Given an organisations large scale dependency on use of production data for testing (due to complexities/nuances), a proven and trusted method of obfuscation, without compromising data integrity, is vital. How does iData’s obfuscation tool perform this?
iData has a large selection of Obfuscation functions built in. With the flexibility of generating seed keys, or referencing table identity keys as seed, we provide a no-way-back approach to generating truly obfuscate or masked data in the none-production systems.
The majority of these functions and those for data generation do not use any of the original field to generate a new obfuscated value. Instead, the new value is generated by combining a seed value, such as the rows ID, with some criteria such as a numeric range, a character template pattern or a regular expression. iData then uses the seed value to randomly generate a completely new value that matches the criteria. The original value of the field is not recoverable because the original value was not used in any way to generate the obfuscated value. The seed value is usually set from the primary key of the table so that the output of each row is consistent from one run to the next.
Data has specific functions for generating completely new personal details such as names email addresses phone numbers and addresses. These fields are populated by randomly selecting values from a pool of names and address components and combined together to give a unique result. Once again the values output have no relationship to the original values and so there is no method of reversing the output to discover what the original values were.

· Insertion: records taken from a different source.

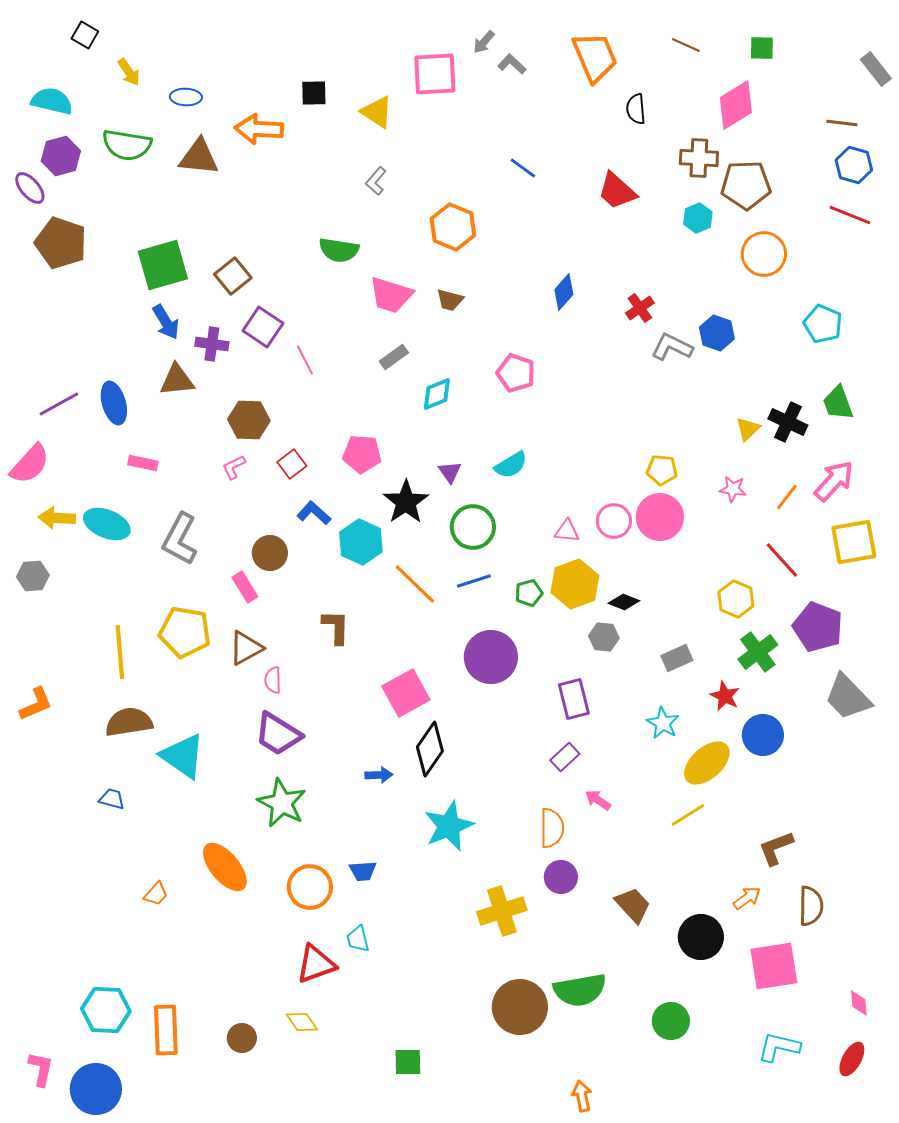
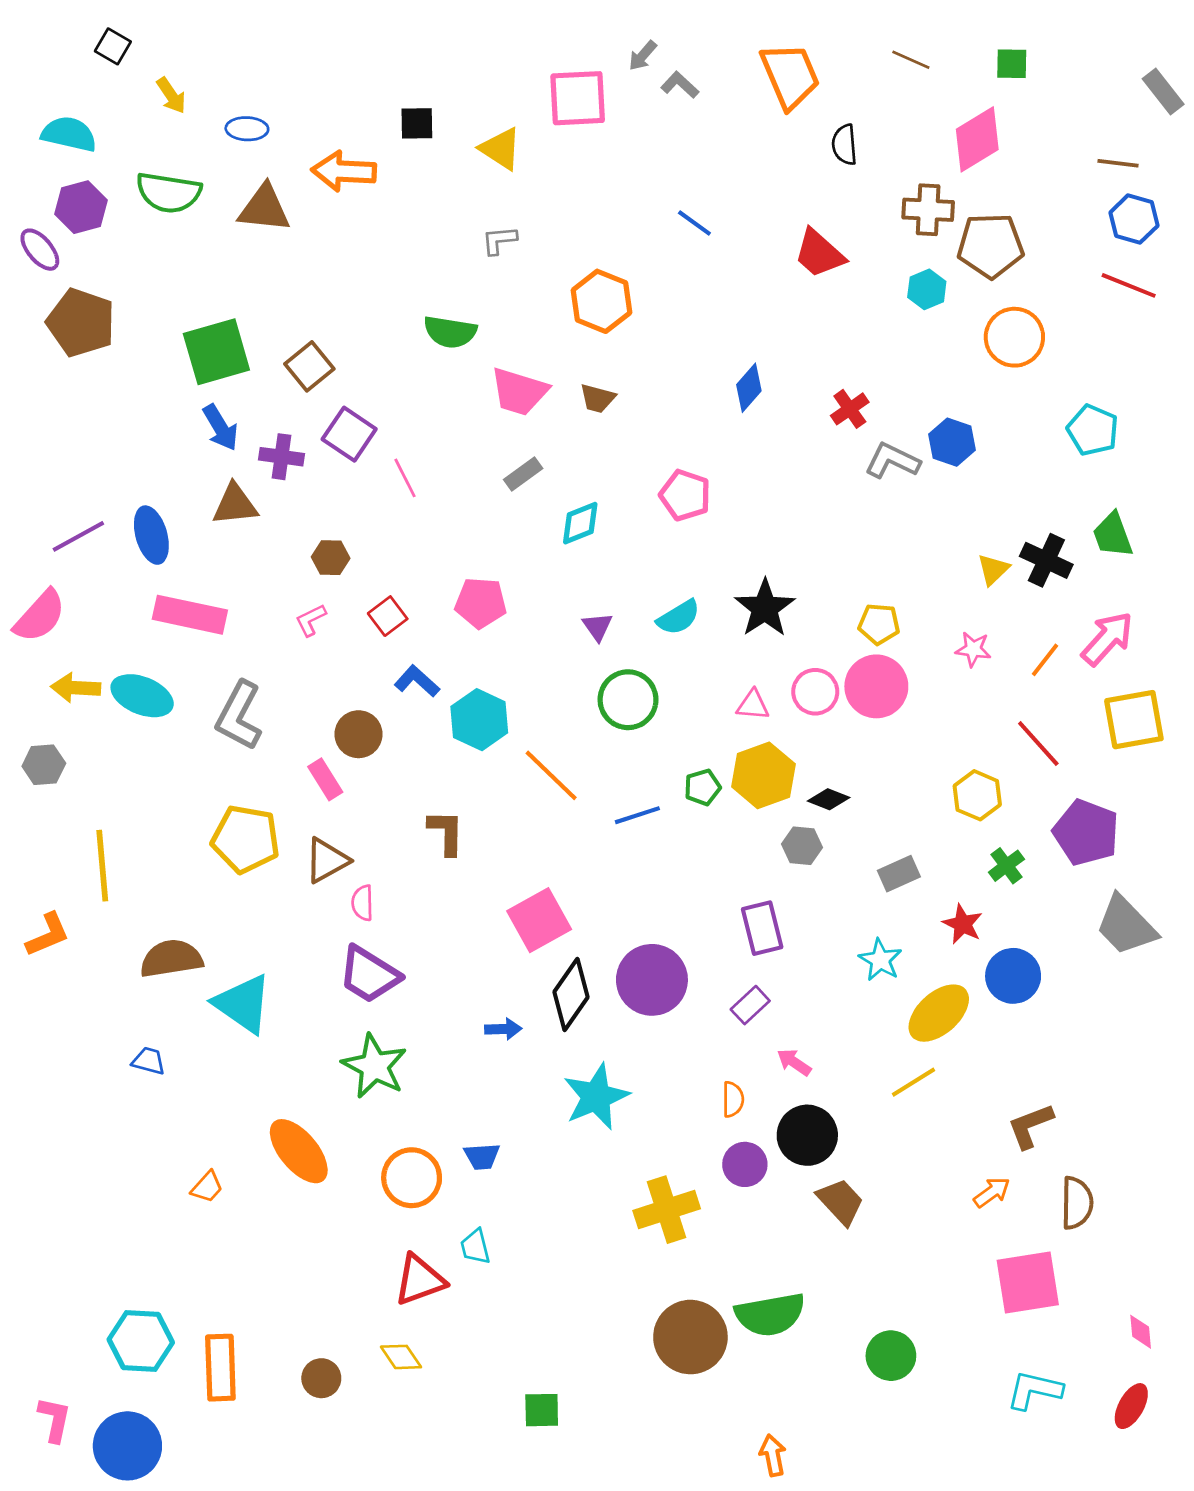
gray L-shape: (376, 181) -> (499, 240), turned 44
brown hexagon: (249, 420) -> (331, 558), size x0.7
pink rectangle: (143, 463) -> (190, 615), size x1.8
black star: (406, 502) -> (765, 608), moved
blue line: (474, 581) -> (637, 815), moved
yellow line: (120, 652) -> (102, 866), moved
green cross: (758, 652) -> (1006, 866), size x0.7
purple circle: (491, 657) -> (652, 980), moved
orange semicircle: (552, 828) -> (733, 1099), size x0.7
black circle: (701, 937) -> (807, 1135), moved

By design there are obfuscation functions that do use some information from the original field, but provide customisation through masking functions, that can permit part of the original value to be present in the output, users can specify how much of the original field should still be accessible as required. The masked part of the field is replaced with a fixed character and so anything in this part of the field is unrecoverable. However, it is down to the configurator to set these approaches up, and choose what can remain visible and what needs to be masked.
Also by design, there are two obfuscation functions that do use some information from the original field. In these cases the original value is used to create a template for generating new values e.g. “abcd-5678” is converted to a pattern “AAAA-9999” and then this pattern is used to randomly select new characters, numerals or symbols; the only information that is revealed is the original format of the field.

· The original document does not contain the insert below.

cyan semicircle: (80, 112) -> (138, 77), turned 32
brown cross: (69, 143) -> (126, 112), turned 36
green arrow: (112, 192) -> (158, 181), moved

With a hash or tokenisation functions the original field value is used and influences the outcome, so that an original input value produces a specific and unique output value.

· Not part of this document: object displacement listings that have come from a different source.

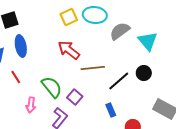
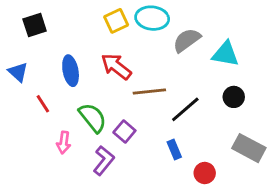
cyan triangle: (148, 41) -> (225, 54), turned -40
blue ellipse: (21, 46) -> (71, 71), moved
black circle: (144, 73) -> (234, 97), moved

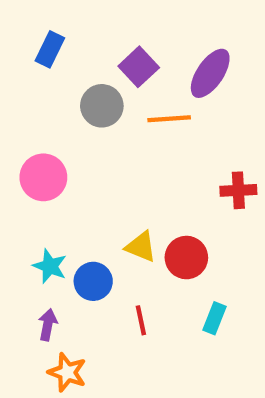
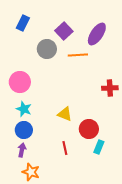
red circle: (186, 258) -> (89, 129), moved
cyan star: (50, 266) -> (24, 109), moved
blue circle: (93, 281) -> (24, 130), moved

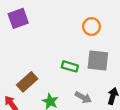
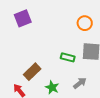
gray arrow: (83, 97) -> (80, 83), turned -64

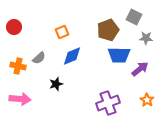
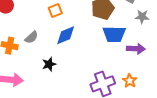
purple arrow: (140, 69) -> (136, 49), turned 42
orange star: (147, 100) -> (130, 81), moved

When iData processes in the data through the library of obfuscation functions, we do not tokenise, hash or encrypt any of the values, but replaces the original value with a new value selected at random. For example the input value from the field e.g. password is thrown away, it has no influence on the output value so 'Password123' -> 'abcd' on one record and 'Password123-> 'cdef' on another.
This does not mean to say that an iData users could decide to build a custom transformation to do so, but using the documented features of iData will ensure the data is not exposed to any potential reverse engineering techniques.